Task goal
Without any pictures, the records below should be reproduced exactly.

Data for analysis
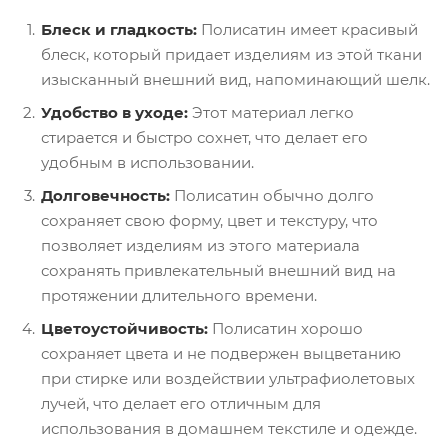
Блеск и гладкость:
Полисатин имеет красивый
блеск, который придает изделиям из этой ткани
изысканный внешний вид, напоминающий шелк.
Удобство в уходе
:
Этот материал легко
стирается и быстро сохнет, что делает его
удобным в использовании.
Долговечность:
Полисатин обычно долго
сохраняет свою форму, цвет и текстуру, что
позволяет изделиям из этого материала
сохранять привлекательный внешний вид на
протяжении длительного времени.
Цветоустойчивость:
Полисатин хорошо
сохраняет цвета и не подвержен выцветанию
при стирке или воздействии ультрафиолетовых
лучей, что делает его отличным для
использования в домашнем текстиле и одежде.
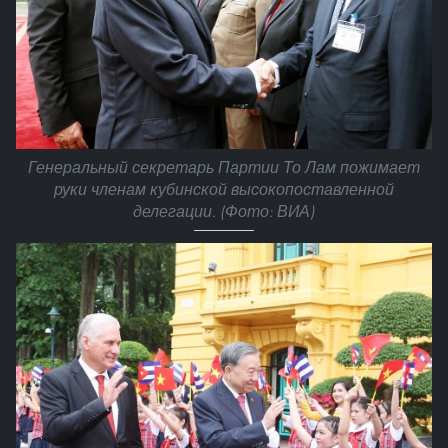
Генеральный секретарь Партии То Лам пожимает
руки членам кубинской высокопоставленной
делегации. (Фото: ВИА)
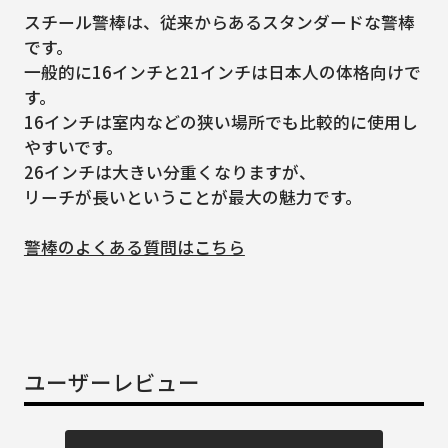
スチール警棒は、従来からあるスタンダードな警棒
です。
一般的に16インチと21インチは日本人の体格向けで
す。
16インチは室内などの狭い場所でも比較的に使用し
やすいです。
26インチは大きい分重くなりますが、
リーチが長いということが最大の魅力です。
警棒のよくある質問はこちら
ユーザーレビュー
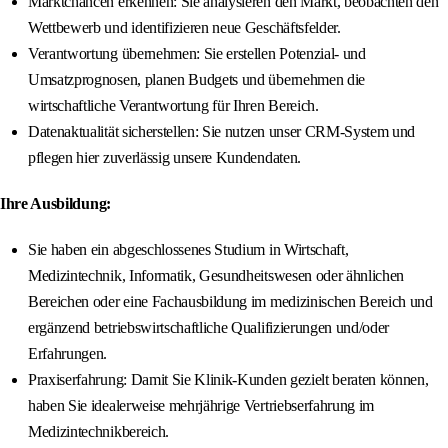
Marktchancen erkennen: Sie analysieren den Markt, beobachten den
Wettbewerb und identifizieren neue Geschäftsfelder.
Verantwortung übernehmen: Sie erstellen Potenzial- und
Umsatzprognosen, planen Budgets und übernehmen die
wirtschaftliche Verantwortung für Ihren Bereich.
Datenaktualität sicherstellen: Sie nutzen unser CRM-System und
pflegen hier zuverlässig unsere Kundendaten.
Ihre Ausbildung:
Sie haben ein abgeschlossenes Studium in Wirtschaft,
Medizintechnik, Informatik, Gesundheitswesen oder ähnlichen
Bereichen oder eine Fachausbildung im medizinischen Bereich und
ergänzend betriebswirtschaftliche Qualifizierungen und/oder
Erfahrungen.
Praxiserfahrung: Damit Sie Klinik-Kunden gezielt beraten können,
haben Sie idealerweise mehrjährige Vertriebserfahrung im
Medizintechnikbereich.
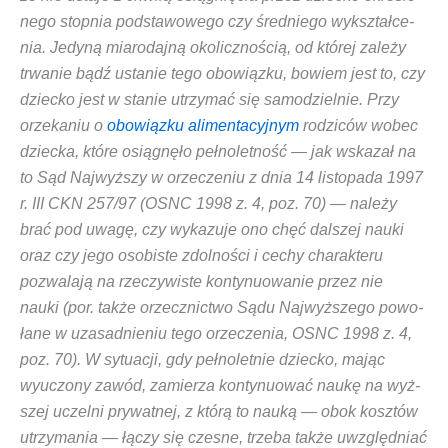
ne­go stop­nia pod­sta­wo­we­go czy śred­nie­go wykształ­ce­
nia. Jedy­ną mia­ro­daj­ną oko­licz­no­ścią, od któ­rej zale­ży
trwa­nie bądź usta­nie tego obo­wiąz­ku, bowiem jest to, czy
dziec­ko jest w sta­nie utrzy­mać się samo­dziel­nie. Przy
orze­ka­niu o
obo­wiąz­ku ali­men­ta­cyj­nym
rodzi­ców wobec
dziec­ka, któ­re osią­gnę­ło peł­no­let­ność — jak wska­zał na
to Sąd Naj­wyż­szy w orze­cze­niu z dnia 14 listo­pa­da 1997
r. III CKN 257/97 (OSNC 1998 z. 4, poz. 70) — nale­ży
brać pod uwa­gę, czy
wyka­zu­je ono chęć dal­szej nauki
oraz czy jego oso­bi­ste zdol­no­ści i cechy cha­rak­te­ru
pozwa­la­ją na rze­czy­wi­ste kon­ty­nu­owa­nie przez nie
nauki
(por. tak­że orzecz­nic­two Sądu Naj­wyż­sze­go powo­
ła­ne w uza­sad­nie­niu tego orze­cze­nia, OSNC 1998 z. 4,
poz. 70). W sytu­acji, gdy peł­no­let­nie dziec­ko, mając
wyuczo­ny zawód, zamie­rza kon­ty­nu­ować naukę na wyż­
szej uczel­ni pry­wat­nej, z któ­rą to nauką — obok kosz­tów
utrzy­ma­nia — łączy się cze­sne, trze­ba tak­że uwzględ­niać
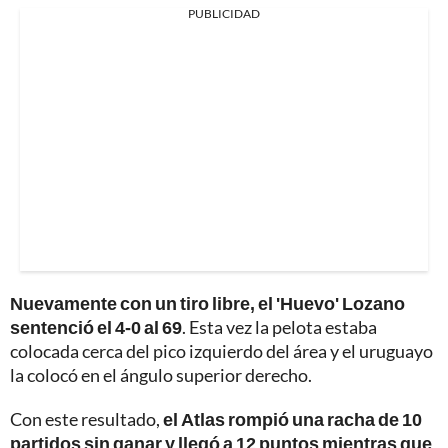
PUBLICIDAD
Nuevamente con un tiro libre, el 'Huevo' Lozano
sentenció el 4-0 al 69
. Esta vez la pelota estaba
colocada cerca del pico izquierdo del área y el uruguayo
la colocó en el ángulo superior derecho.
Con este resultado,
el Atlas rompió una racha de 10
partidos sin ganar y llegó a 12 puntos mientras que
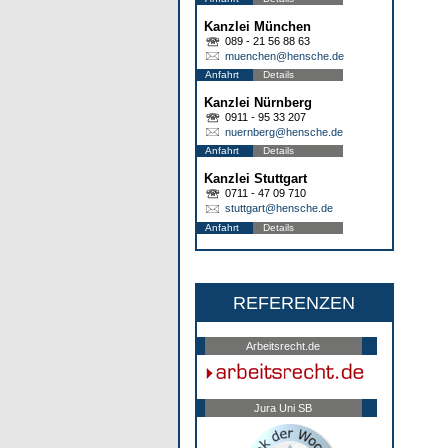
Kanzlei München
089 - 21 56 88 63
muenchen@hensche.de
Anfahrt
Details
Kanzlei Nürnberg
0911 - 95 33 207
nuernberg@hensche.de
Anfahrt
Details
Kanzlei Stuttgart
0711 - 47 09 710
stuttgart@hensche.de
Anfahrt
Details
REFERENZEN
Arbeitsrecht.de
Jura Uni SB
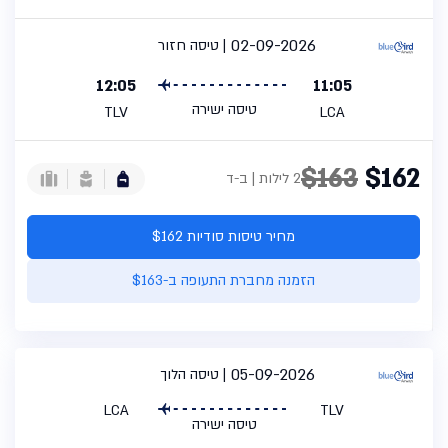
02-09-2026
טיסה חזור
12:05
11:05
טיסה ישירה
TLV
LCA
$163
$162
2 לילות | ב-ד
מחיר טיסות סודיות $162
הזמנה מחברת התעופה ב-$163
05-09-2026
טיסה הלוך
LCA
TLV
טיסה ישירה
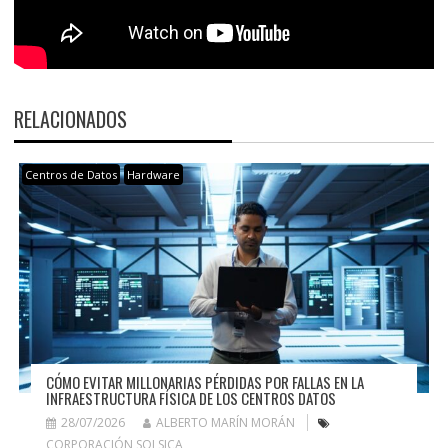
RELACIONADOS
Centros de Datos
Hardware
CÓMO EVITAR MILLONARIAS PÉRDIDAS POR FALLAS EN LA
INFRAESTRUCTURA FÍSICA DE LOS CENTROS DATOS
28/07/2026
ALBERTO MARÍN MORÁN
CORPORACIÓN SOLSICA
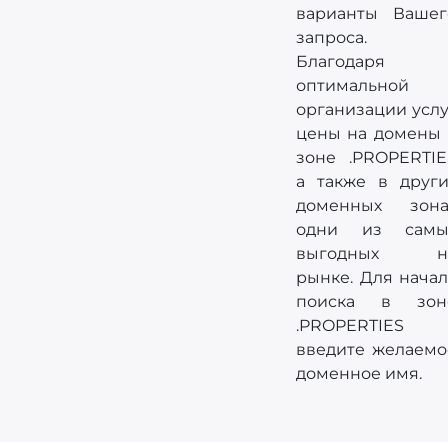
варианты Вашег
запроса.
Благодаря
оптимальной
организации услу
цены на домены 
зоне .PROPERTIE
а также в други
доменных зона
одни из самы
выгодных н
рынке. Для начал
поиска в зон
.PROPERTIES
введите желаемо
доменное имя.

Task result
Блеск и гладкость:
Полисатин имеет красивый
блеск, который придает изделиям из этой ткани
изысканный внешний вид, напоминающий шелк.
Удобство в уходе
:
Этот материал легко
стирается и быстро сохнет, что делает его
удобным в использовании.
Долговечность:
Полисатин обычно долго
сохраняет свою форму, цвет и текстуру, что
позволяет изделиям из этого материала
сохранять привлекательный внешний вид на
протяжении длительного времени.
Цветоустойчивость:
Полисатин хорошо
сохраняет цвета и не подвержен выцветанию
при стирке или воздействии ультрафиолетовых
лучей, что делает его отличным для
использования в домашнем текстиле и одежде.
Генеральный секретарь Партии То Лам пожимает
руки членам кубинской высокопоставленной
делегации. (Фото: ВИА)
スチール警棒は、従来からあるスタンダードな警棒
です。
一般的に16インチと21インチは日本人の体格向けで
す。
16インチは室内などの狭い場所でも比較的に使用し
やすいです。
26インチは大きい分重くなりますが、
リーチが長いということが最大の魅力です。
警棒のよくある質問はこちら
ユーザーレビュー
Marktchancen erkennen: Sie analysieren den Markt, beobachten den
Wettbewerb und identifizieren neue Geschäftsfelder.
Verantwortung übernehmen: Sie erstellen Potenzial- und
Umsatzprognosen, planen Budgets und übernehmen die
wirtschaftliche Verantwortung für Ihren Bereich.
Datenaktualität sicherstellen: Sie nutzen unser CRM-System und
pflegen hier zuverlässig unsere Kundendaten.
Ihre Ausbildung:
Sie haben ein abgeschlossenes Studium in Wirtschaft,
Medizintechnik, Informatik, Gesundheitswesen oder ähnlichen
Bereichen oder eine Fachausbildung im medizinischen Bereich und
ergänzend betriebswirtschaftliche Qualifizierungen und/oder
Erfahrungen.
Praxiserfahrung: Damit Sie Klinik-Kunden gezielt beraten können,
haben Sie idealerweise mehrjährige Vertriebserfahrung im
Medizintechnikbereich.
ne­go stop­nia pod­sta­wo­we­go czy śred­nie­go wykształ­ce­
nia. Jedy­ną mia­ro­daj­ną oko­licz­no­ścią, od któ­rej zale­ży
trwa­nie bądź usta­nie tego obo­wiąz­ku, bowiem jest to, czy
dziec­ko jest w sta­nie utrzy­mać się samo­dziel­nie. Przy
orze­ka­niu o
obo­wiąz­ku ali­men­ta­cyj­nym
rodzi­ców wobec
dziec­ka, któ­re osią­gnę­ło peł­no­let­ność — jak wska­zał na
to Sąd Naj­wyż­szy w orze­cze­niu z dnia 14 listo­pa­da 1997
r. III CKN 257/97 (OSNC 1998 z. 4, poz. 70) — nale­ży
brać pod uwa­gę, czy
wyka­zu­je ono chęć dal­szej nauki
oraz czy jego oso­bi­ste zdol­no­ści i cechy cha­rak­te­ru
pozwa­la­ją na rze­czy­wi­ste kon­ty­nu­owa­nie przez nie
nauki
(por. tak­że orzecz­nic­two Sądu Naj­wyż­sze­go powo­
ła­ne w uza­sad­nie­niu tego orze­cze­nia, OSNC 1998 z. 4,
poz. 70). W sytu­acji, gdy peł­no­let­nie dziec­ko, mając
wyuczo­ny zawód, zamie­rza kon­ty­nu­ować naukę na wyż­
szej uczel­ni pry­wat­nej, z któ­rą to nauką — obok kosz­tów
utrzy­ma­nia — łączy się cze­sne, trze­ba tak­że uwzględ­niać
PUBLICIDAD
Nuevamente con un tiro libre, el 'Huevo' Lozano
sentenció el 4-0 al 69
. Esta vez la pelota estaba
colocada cerca del pico izquierdo del área y el uruguayo
la colocó en el ángulo superior derecho.
Con este resultado,
el Atlas rompió una racha de 10
partidos sin ganar y llegó a 12 puntos mientras que
Kanzlei München
089 - 21 56 88 63
muenchen@hensche.de
Anfahrt
Details
Kanzlei Nürnberg
0911 - 95 33 207
nuernberg@hensche.de
Anfahrt
Details
Kanzlei Stuttgart
0711 - 47 09 710
stuttgart@hensche.de
Anfahrt
Details
REFERENZEN
Arbeitsrecht.de
Jura Uni SB
02-09-2026
טיסה חזור
12:05
11:05
טיסה ישירה
TLV
LCA
$163
$162
2 לילות | ב-ד
מחיר טיסות סודיות $162
הזמנה מחברת התעופה ב-$163
05-09-2026
טיסה הלוך
LCA
TLV
טיסה ישירה
RELACIONADOS
Centros de Datos
Hardware
CÓMO EVITAR MILLONARIAS PÉRDIDAS POR FALLAS EN LA
INFRAESTRUCTURA FÍSICA DE LOS CENTROS DATOS
28/07/2026
ALBERTO MARÍN MORÁN
CORPORACIÓN SOLSICA
варианты Вашег
запроса.
Благодаря
оптимальной
организации услу
цены на домены 
зоне .PROPERTIE
а также в други
доменных зона
одни из самы
выгодных н
рынке. Для начал
поиска в зон
.PROPERTIES
введите желаемо
доменное имя.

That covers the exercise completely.